12 eylül 2010'da gerçekleşen demokrasi bayramından(!) sonra yaşanan olay. tek habertürk alma sebebimdi yoksa amberin zaman nihal bengüsü ve yiğit bulut'a dayanazdım. neyse bakalım biraz daha demokrasi gelmesini bekliyoruz. vesayetçi anlayıştan kurtuluyoruz herkes özgür medya da özgür baskı felan yok türkiye normalleşiyor öyle değil mi? http://www.medyafaresi.co...haberturkten-kovuldu.html
onuncu köy olarak nitelediği yerden de kovulmuştur. kendisi tatsız tuzsuz bir muhalefet yapmaktadır. kişisel olarak sevmediğim bir üsluba ve çok yavan bir muhalefet anlayışına sahip bir insandır ama bu şekilde işsiz bırakılması medya özgürlüğüne ve iş ahlakına aykırıdır. üzücüdür.
vay beeee!yiğit bulut amberin zaman(tafaf'tan geldi bu) nihal bengüsu karaca(zaman'dan geldi bu) ve cemaate övgüler yağdıran serdar turgut.müthiş kadro.
fatih altaylı kaldı diyordum ama son günlerde yazdığı yazılarla pek ortada dolanmayacak gibi.neyse en azından eskiden pazar günleri habertürk alıp bekir coşkun mu okusam yoksa hürriyet alıp soner yalçın mı okusam derdi yok.

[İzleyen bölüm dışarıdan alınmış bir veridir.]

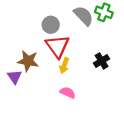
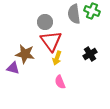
gray semicircle: (83, 16) -> (74, 14), turned -144
purple triangle: (15, 77) -> (13, 68), turned -40
pink semicircle: (68, 93) -> (60, 82), turned -136

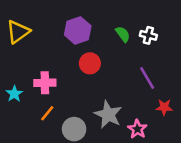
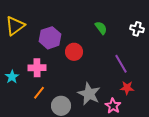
purple hexagon: (78, 30) -> (50, 38), moved
white cross: (148, 35) -> (137, 29), moved
red star: (164, 107) -> (127, 88), moved

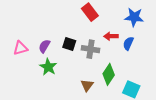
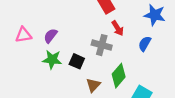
red arrow: (111, 36) -> (118, 28), moved, turned -128
black square: (69, 44) -> (77, 61), moved
green star: (48, 67) -> (52, 60), turned -30

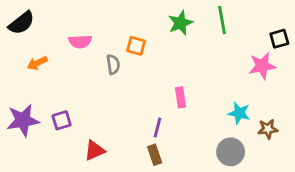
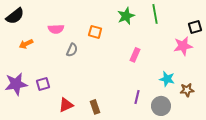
gray semicircle: (113, 64) -> (72, 50), moved, turned 32
pink rectangle: (180, 97) -> (135, 55), moved, turned 32
purple line: (158, 127) -> (137, 97), moved
brown rectangle: (155, 155) -> (95, 107), moved

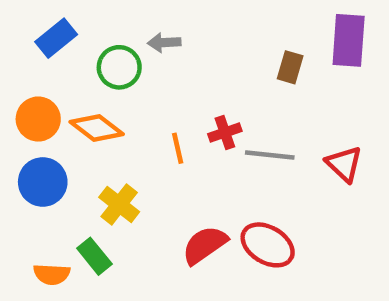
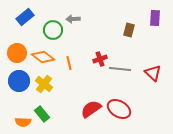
purple rectangle: (349, 40) -> (155, 18), size x0.7
orange line: (178, 148) -> (69, 63), moved
yellow cross: (119, 204) -> (44, 84), moved

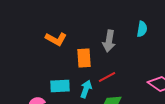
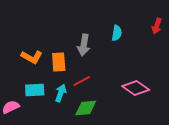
orange L-shape: (56, 39) -> (32, 57), moved

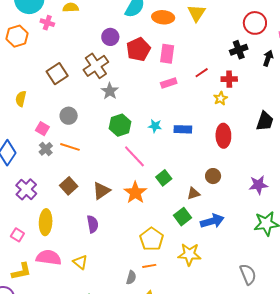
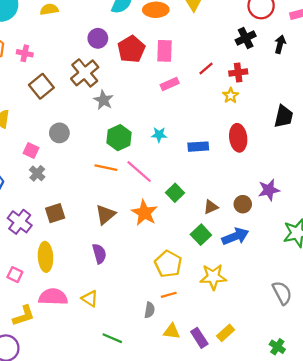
pink cross: (47, 23) -> (25, 53), moved
blue rectangle: (183, 129) -> (198, 147), moved
orange line: (70, 147) -> (106, 168), moved
brown circle: (213, 176) -> (243, 204), moved
purple star: (258, 185) -> (269, 190), moved
brown square: (69, 186) -> (55, 213), moved, turned 30

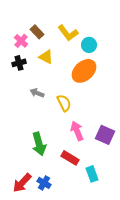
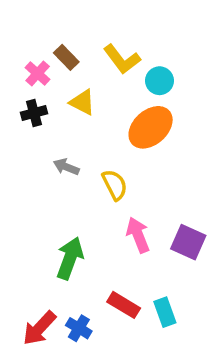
green arrow: (39, 144) -> (70, 258), turned -145
red rectangle: (70, 158) -> (124, 305), moved

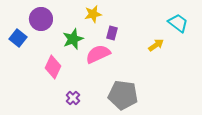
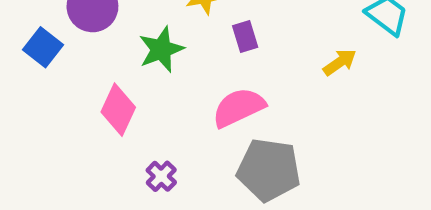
purple rectangle: (112, 33) -> (245, 37), turned -32
pink semicircle: (98, 54) -> (239, 107), moved

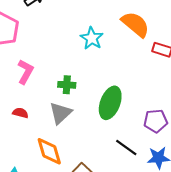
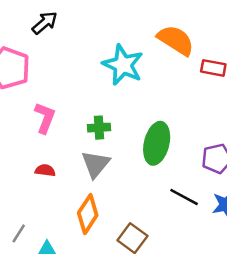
cyan star: (92, 38) -> (123, 65), size x1.4
orange diamond: (49, 151) -> (88, 214), turned 56

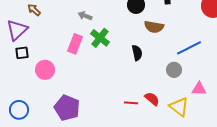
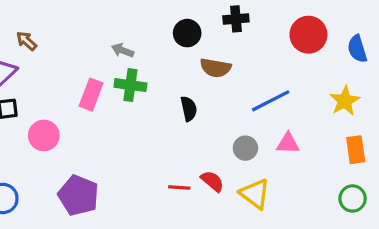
gray arrow: (85, 16) -> (123, 50), moved
green cross: (100, 38) -> (130, 85), turned -30
gray circle: (174, 70) -> (245, 148), moved
pink triangle: (199, 89) -> (288, 143), moved

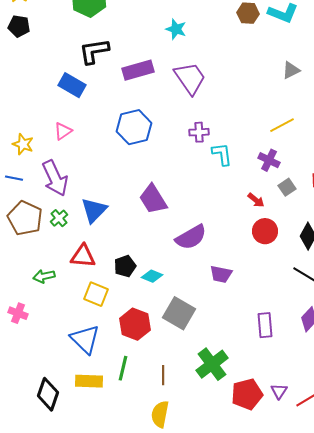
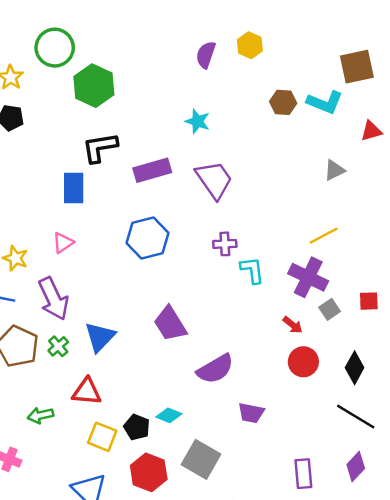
blue rectangle: (72, 85) -> (74, 188), turned 60
purple cross: (269, 160) -> (308, 277), size x1.5
black pentagon: (125, 266) -> (137, 427), moved, turned -30

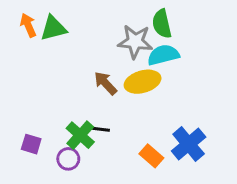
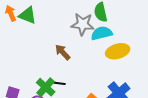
green triangle: (53, 28) -> (28, 15), turned 36
yellow ellipse: (143, 82) -> (118, 51), moved

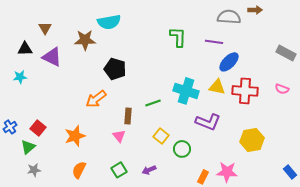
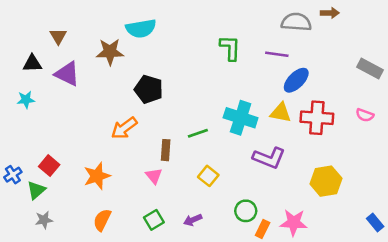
blue cross: (10, 127) -> (13, 175), moved
green circle: (182, 149) -> (246, 211), moved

sürpriz değildir. artık habertürk'te çalışmanın ilk şartı akp ve rte'yi yalamak olduğundan mütevellit, bekir coşkun'un orada barınması zaten mümkün değildi.
üzülme hocam, sana gidecek köy hala var bu memlekette... evet hala var. sen yürümeye devam et.
--spoiler--
Bekir Coşkun da işine son verildiğini ANKAya doğruladı. Coşkun, bir soru üzerine, "Altaylının beni arayarak işime son verildiğini tebliği etti. Altaylı, editörler ve Habertürkün sahibinin işime son verilmemesi konusunda son derece çaba sarfettiğini biliyorum. Ancak, baskı çok yoğundu yapılacak birsey yok. ilk bertaraf olan ben oldum. Bir ormanda yangın çıkarsa, o ormanda hiçbir canlı kalmaz, bütün canlılar yanar. Türkiyede de bir orman yangını var. Bunu hep söyledim. Bu yangın devam ediyor, bu gidişle de ormandaki yangın gibi herkesi yakacak" dedi
--spoiler--
kendi açıklamasıdır.
tanım: bir gazetecinin gazetesinden neden gösterilmeden kovulması.
tanımı yaptık, şimdi söyleyeceklerimi söyleyeyim. niye kovuldu lan o adam? kaa biz onu düşüncelerini yazdığı için iktidara muhalefetlik yaptığı için kovduk derseniz sizin... * hayır demokraside farklı görüşler ne kadar hoşnut karşılanması gerekirse, hakarette bir o kadar kınanır, hoş karşılanmaz. ben bunu bu cahil kafamla bilmeme rağmen neden okumuş, büyük adam olmuş büyüklerimiz bilmemekte. hayır, en azından o adam pazar günleri muhteşem doğa dostu yazılar yazıyordu artık onları okumaktan da mahrum bıraktınız ya bizi, öbür dünyada iki elim yakanızda olacak oğlum.
bu olay "ileri demoğrahsinin" ayak sesleridir. demokrasiyi sadece bi araç olarak gören zihniyetin yakın bi gelecekte sadece yandaş yazarlara yaşam hakkı tanıyacağına bir işarettir. nede olsa "büyük kapı açılmıştır. inşallah ardına kadar açılacak ..."
28 şubat sırasında yaşanmıştı, desteklenmişti, alkışlanmıştı.
şimdi de benzeri yaşanıyor. hükümete yaranmak isteyenler alıyorlar böyle kararlar.
ayette ne diyor yüce Rabbimiz : "biz günleri lehte ve alehte çeviririz!"
kovulmak ifadesi, sabah gazetesi yazarlarından emre aköz'ün de dediği gibi 'oldukça ağır bir ifade' ve yüz kızartıcı bir eylemi olmadığı sürece, hatırı sayılır bir kitlenin günlük olarak takip ettiği bir makale yazarı için kullanılması şık değil.
profesyonel yazarlık; bizler gibi her hangi bir maddi beklentisi olmayan, düşüncelerini başkalarıyla paylaşmaktan ve yazdıklarından sebep zaman zaman taktir ediliyor olmaktan haz alan, kısacası, amatörce yapılan yazarlıktan oldukça farklı niteliklere sahip olmayı gerektiriyor. bunların başında da makaleleri karşılığı aldıkları, oldukça yüksek sayılabilecek ücretlerin ve kendilerine sağlanan ek imkanların hakkını vermek geliyor.
bekir coşkun'un gazete habertürk'den aldığı; 23 bin türk lirası aylık ücret + makam şoförü + sekreterdir. gazete sahipleri bu ücreti ödemeyi ve söz konusu ilave olanakları sağlamayı, sıradan bir yazar için pek de kolay kabul etmezler. öyle anlaşılıyor ki kendisinden, ' göbeğini kaşıyan adam ' türünde ve kamuoyunu günlerce meşgul edecek çıkışların sürekli olarak geleceğini ve bu durumun günlük tirajlarını patlatacağını düşündüler.
- evet! sonuçta bir patlama oldu elbet! lakin, içerde.
bizler buna, osmanlıca tabiri ile infilak diyoruz ki, gerçek anlamını daha iyi betimliyor.